PROBLEM DESCRIPTION: Give back every line of the data exactly. Pictures are not part of the copy.

DATA RECORDS:

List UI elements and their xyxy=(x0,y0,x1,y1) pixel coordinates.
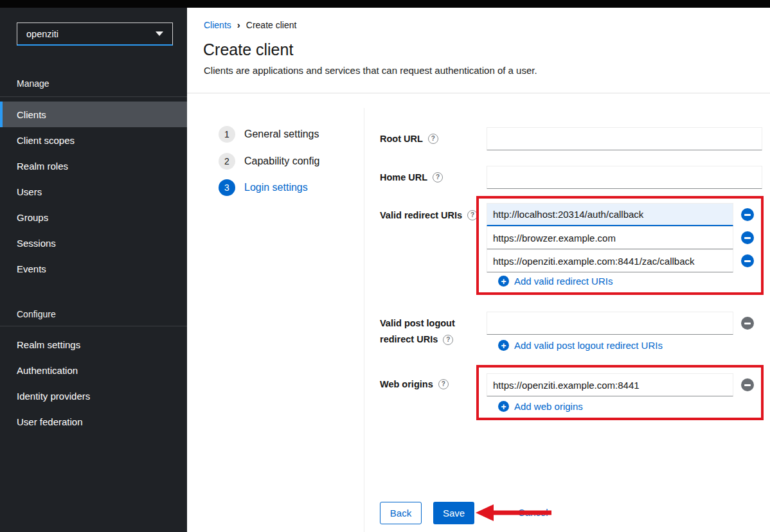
plus-icon: + xyxy=(498,401,509,412)
header-divider xyxy=(187,93,770,94)
add-web-origins-link[interactable]: + Add web origins xyxy=(498,401,583,412)
home-url-input[interactable] xyxy=(487,166,762,189)
page-title: Create client xyxy=(203,40,293,59)
post-logout-uri-input[interactable] xyxy=(487,312,733,335)
plus-icon: + xyxy=(498,276,509,287)
sidebar-item-sessions[interactable]: Sessions xyxy=(0,230,187,256)
sidebar-item-realm-roles[interactable]: Realm roles xyxy=(0,153,187,179)
step-number-badge: 2 xyxy=(219,153,235,170)
breadcrumb-current: Create client xyxy=(246,20,297,30)
step-number-badge: 3 xyxy=(219,179,235,196)
step-label: General settings xyxy=(244,129,319,140)
nav-section-configure: Configure xyxy=(17,309,56,319)
label-text: Valid redirect URIs xyxy=(380,209,462,222)
sidebar-item-clients[interactable]: Clients xyxy=(0,102,187,127)
sidebar-item-groups[interactable]: Groups xyxy=(0,204,187,230)
step-label: Login settings xyxy=(244,182,308,193)
label-text: Home URL xyxy=(380,171,427,184)
wizard-step-general-settings[interactable]: 1 General settings xyxy=(219,126,319,143)
label-text: Root URL xyxy=(380,132,423,145)
root-url-input[interactable] xyxy=(487,127,762,150)
wizard-form-divider xyxy=(364,108,364,532)
label-text-line1: Valid post logout xyxy=(380,315,455,332)
top-masthead xyxy=(0,0,770,8)
add-link-label: Add valid post logout redirect URIs xyxy=(514,340,663,351)
sidebar-nav: openziti Manage Clients Client scopes Re… xyxy=(0,8,187,532)
home-url-label: Home URL ? xyxy=(380,171,443,184)
realm-selector-dropdown[interactable]: openziti xyxy=(17,22,173,46)
sidebar-item-client-scopes[interactable]: Client scopes xyxy=(0,127,187,153)
sidebar-item-label: Events xyxy=(17,263,46,274)
page-subtitle: Clients are applications and services th… xyxy=(204,65,537,76)
web-origins-input[interactable] xyxy=(487,373,733,396)
help-icon[interactable]: ? xyxy=(443,335,453,345)
sidebar-item-label: Realm roles xyxy=(17,161,68,172)
nav-section-manage: Manage xyxy=(17,78,49,89)
breadcrumb-clients-link[interactable]: Clients xyxy=(204,20,231,30)
sidebar-item-events[interactable]: Events xyxy=(0,256,187,281)
root-url-label: Root URL ? xyxy=(380,132,438,145)
valid-post-logout-label: Valid post logout redirect URIs ? xyxy=(380,315,455,348)
sidebar-item-label: Users xyxy=(17,186,42,197)
add-valid-redirect-uris-link[interactable]: + Add valid redirect URIs xyxy=(498,276,613,287)
chevron-down-icon xyxy=(156,31,163,36)
step-label: Capability config xyxy=(244,155,319,167)
sidebar-item-realm-settings[interactable]: Realm settings xyxy=(0,332,187,357)
nav-divider xyxy=(0,96,187,97)
remove-redirect-uri-1-button[interactable] xyxy=(741,208,754,221)
sidebar-item-authentication[interactable]: Authentication xyxy=(0,357,187,383)
remove-web-origin-button[interactable] xyxy=(741,378,754,391)
remove-redirect-uri-2-button[interactable] xyxy=(741,231,754,244)
sidebar-item-users[interactable]: Users xyxy=(0,179,187,204)
sidebar-item-label: Identity providers xyxy=(17,391,90,402)
help-icon[interactable]: ? xyxy=(467,210,478,220)
add-link-label: Add web origins xyxy=(514,401,583,412)
wizard-step-login-settings[interactable]: 3 Login settings xyxy=(219,179,308,196)
sidebar-item-label: Client scopes xyxy=(17,135,75,146)
breadcrumb: Clients › Create client xyxy=(204,20,296,30)
create-client-page: openziti Manage Clients Client scopes Re… xyxy=(0,0,770,532)
sidebar-item-label: User federation xyxy=(17,416,83,427)
sidebar-item-label: Sessions xyxy=(17,238,56,249)
breadcrumb-chevron-icon: › xyxy=(237,21,240,30)
help-icon[interactable]: ? xyxy=(433,172,443,182)
web-origins-label: Web origins ? xyxy=(380,378,449,391)
sidebar-item-label: Realm settings xyxy=(17,339,80,350)
label-text: Web origins xyxy=(380,378,433,391)
back-button[interactable]: Back xyxy=(380,502,422,524)
sidebar-item-identity-providers[interactable]: Identity providers xyxy=(0,383,187,409)
sidebar-item-user-federation[interactable]: User federation xyxy=(0,409,187,434)
step-number-badge: 1 xyxy=(219,126,235,143)
nav-divider xyxy=(0,326,187,326)
save-button[interactable]: Save xyxy=(433,502,474,524)
label-text-line2: redirect URIs xyxy=(380,332,438,348)
remove-redirect-uri-3-button[interactable] xyxy=(741,254,754,267)
sidebar-item-label: Clients xyxy=(17,109,46,120)
plus-icon: + xyxy=(498,340,509,351)
redirect-uri-input-2[interactable] xyxy=(487,226,733,249)
wizard-step-capability-config[interactable]: 2 Capability config xyxy=(219,153,319,170)
sidebar-item-label: Authentication xyxy=(17,365,78,376)
add-link-label: Add valid redirect URIs xyxy=(514,276,613,287)
cancel-link[interactable]: Cancel xyxy=(518,507,548,518)
redirect-uri-input-3[interactable] xyxy=(487,249,733,272)
sidebar-item-label: Groups xyxy=(17,212,48,223)
realm-selector-value: openziti xyxy=(26,29,58,39)
help-icon[interactable]: ? xyxy=(438,379,449,389)
valid-redirect-uris-label: Valid redirect URIs ? xyxy=(380,209,478,222)
help-icon[interactable]: ? xyxy=(428,134,438,144)
redirect-uri-input-1[interactable] xyxy=(487,203,733,226)
add-post-logout-uris-link[interactable]: + Add valid post logout redirect URIs xyxy=(498,340,663,351)
remove-post-logout-uri-button[interactable] xyxy=(741,317,754,330)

ANSWER FOR THE TASK:
List UI elements and their xyxy=(x0,y0,x1,y1) pixel coordinates.
plus-icon: + xyxy=(498,401,509,412)
header-divider xyxy=(187,93,770,94)
add-web-origins-link[interactable]: + Add web origins xyxy=(498,401,583,412)
home-url-input[interactable] xyxy=(487,166,762,189)
page-title: Create client xyxy=(203,40,293,59)
post-logout-uri-input[interactable] xyxy=(487,312,733,335)
plus-icon: + xyxy=(498,276,509,287)
sidebar-item-sessions[interactable]: Sessions xyxy=(0,230,187,256)
sidebar-item-realm-roles[interactable]: Realm roles xyxy=(0,153,187,179)
step-number-badge: 2 xyxy=(219,153,235,170)
breadcrumb-current: Create client xyxy=(246,20,297,30)
step-number-badge: 3 xyxy=(219,179,235,196)
step-label: General settings xyxy=(244,129,319,140)
nav-section-configure: Configure xyxy=(17,309,56,319)
label-text: Valid redirect URIs xyxy=(380,209,462,222)
sidebar-item-clients[interactable]: Clients xyxy=(0,102,187,127)
sidebar-item-groups[interactable]: Groups xyxy=(0,204,187,230)
step-label: Login settings xyxy=(244,182,308,193)
label-text: Home URL xyxy=(380,171,427,184)
wizard-step-general-settings[interactable]: 1 General settings xyxy=(219,126,319,143)
label-text: Root URL xyxy=(380,132,423,145)
root-url-input[interactable] xyxy=(487,127,762,150)
wizard-form-divider xyxy=(364,108,364,532)
label-text-line1: Valid post logout xyxy=(380,315,455,332)
top-masthead xyxy=(0,0,770,8)
add-link-label: Add valid post logout redirect URIs xyxy=(514,340,663,351)
sidebar-nav: openziti Manage Clients Client scopes Re… xyxy=(0,8,187,532)
home-url-label: Home URL ? xyxy=(380,171,443,184)
realm-selector-dropdown[interactable]: openziti xyxy=(17,22,173,46)
sidebar-item-client-scopes[interactable]: Client scopes xyxy=(0,127,187,153)
sidebar-item-label: Events xyxy=(17,263,46,274)
page-subtitle: Clients are applications and services th… xyxy=(204,65,537,76)
web-origins-input[interactable] xyxy=(487,373,733,396)
help-icon[interactable]: ? xyxy=(443,335,453,345)
sidebar-item-label: Realm roles xyxy=(17,161,68,172)
nav-section-manage: Manage xyxy=(17,78,49,89)
breadcrumb-clients-link[interactable]: Clients xyxy=(204,20,231,30)
sidebar-item-events[interactable]: Events xyxy=(0,256,187,281)
root-url-label: Root URL ? xyxy=(380,132,438,145)
valid-post-logout-label: Valid post logout redirect URIs ? xyxy=(380,315,455,348)
sidebar-item-label: Users xyxy=(17,186,42,197)
add-valid-redirect-uris-link[interactable]: + Add valid redirect URIs xyxy=(498,276,613,287)
chevron-down-icon xyxy=(156,31,163,36)
step-label: Capability config xyxy=(244,155,319,167)
sidebar-item-realm-settings[interactable]: Realm settings xyxy=(0,332,187,357)
nav-divider xyxy=(0,96,187,97)
remove-redirect-uri-1-button[interactable] xyxy=(741,208,754,221)
sidebar-item-authentication[interactable]: Authentication xyxy=(0,357,187,383)
remove-web-origin-button[interactable] xyxy=(741,378,754,391)
remove-redirect-uri-2-button[interactable] xyxy=(741,231,754,244)
sidebar-item-users[interactable]: Users xyxy=(0,179,187,204)
sidebar-item-label: Identity providers xyxy=(17,391,90,402)
help-icon[interactable]: ? xyxy=(467,210,478,220)
add-link-label: Add web origins xyxy=(514,401,583,412)
wizard-step-login-settings[interactable]: 3 Login settings xyxy=(219,179,308,196)
sidebar-item-label: Client scopes xyxy=(17,135,75,146)
breadcrumb: Clients › Create client xyxy=(204,20,296,30)
create-client-page: openziti Manage Clients Client scopes Re… xyxy=(0,0,770,532)
sidebar-item-label: User federation xyxy=(17,416,83,427)
sidebar-item-label: Sessions xyxy=(17,238,56,249)
breadcrumb-chevron-icon: › xyxy=(237,21,240,30)
help-icon[interactable]: ? xyxy=(433,172,443,182)
web-origins-label: Web origins ? xyxy=(380,378,449,391)
sidebar-item-label: Realm settings xyxy=(17,339,80,350)
label-text: Web origins xyxy=(380,378,433,391)
back-button[interactable]: Back xyxy=(380,502,422,524)
sidebar-item-identity-providers[interactable]: Identity providers xyxy=(0,383,187,409)
sidebar-item-user-federation[interactable]: User federation xyxy=(0,409,187,434)
step-number-badge: 1 xyxy=(219,126,235,143)
nav-divider xyxy=(0,326,187,326)
save-button[interactable]: Save xyxy=(433,502,474,524)
label-text-line2: redirect URIs xyxy=(380,332,438,348)
remove-redirect-uri-3-button[interactable] xyxy=(741,254,754,267)
sidebar-item-label: Clients xyxy=(17,109,46,120)
plus-icon: + xyxy=(498,340,509,351)
redirect-uri-input-2[interactable] xyxy=(487,226,733,249)
wizard-step-capability-config[interactable]: 2 Capability config xyxy=(219,153,319,170)
sidebar-item-label: Authentication xyxy=(17,365,78,376)
add-link-label: Add valid redirect URIs xyxy=(514,276,613,287)
cancel-link[interactable]: Cancel xyxy=(518,507,548,518)
redirect-uri-input-3[interactable] xyxy=(487,249,733,272)
sidebar-item-label: Groups xyxy=(17,212,48,223)
realm-selector-value: openziti xyxy=(26,29,58,39)
help-icon[interactable]: ? xyxy=(438,379,449,389)
valid-redirect-uris-label: Valid redirect URIs ? xyxy=(380,209,478,222)
help-icon[interactable]: ? xyxy=(428,134,438,144)
redirect-uri-input-1[interactable] xyxy=(487,203,733,226)
add-post-logout-uris-link[interactable]: + Add valid post logout redirect URIs xyxy=(498,340,663,351)
remove-post-logout-uri-button[interactable] xyxy=(741,317,754,330)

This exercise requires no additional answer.